I have two pandas dataframes. df_lst contains a list of column names and expected value, and df has a series of data.
The column names in df_lst may change and I use the following script to look up the column index from df that aligns to the column name in df_lst Showing this code incase it is an extra step that might not be needed.
ind_dict = dict((k,i) for i,k in enumerate(d.columns))
inter = set(df_lst['Col_Name']).intersection(df)
df_lst['Index'] = [ ind_dict[x] for x in inter ]
The input for this task would look like this:
import random
import numpy as np
import pandas as pd
a = np.random.randint(12, size=(7, 11))
df = pd.DataFrame(a, ['foo','foo','bar', 'bar', 'bar', 'foo', 'foo'], ['a','b','f','g','h','j' ,'k', 'r', 's', 't', 'z'])

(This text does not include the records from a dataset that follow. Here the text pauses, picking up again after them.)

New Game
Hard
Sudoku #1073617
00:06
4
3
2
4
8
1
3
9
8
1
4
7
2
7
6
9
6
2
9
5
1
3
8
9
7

df_lst = pd.DataFrame({'Col_Name': ['Col_g', 'Col_j', 'Col_r', 'Col_s'],
'Expected Value': [100, 90, 122, 111],
'Index': [4, 6, 8, 9]})
How can I use the new Index values to look at that corresponding column in df and sum the values and return both the summed value and a 'True' if greater than or 'False' if less than for each row in df_lst
df_out = pd.DataFrame({'Col_Name': ['Col_g', 'Col_j', 'Col_r', 'Col_s'],
'Expected Value': [100, 90, 122, 111],
'Index': [4, 6, 8, 9],
'Sum of Col': ['sum of col_g', 'sum of col_j', 'sum of col_r', 'sum of col_s'],
'Bool': ['True or False', 'True or False', 'True or False', 'True or False']
})
Eventually this True/False data will be part of a while loop that checks something like "while 1 or more is false do X"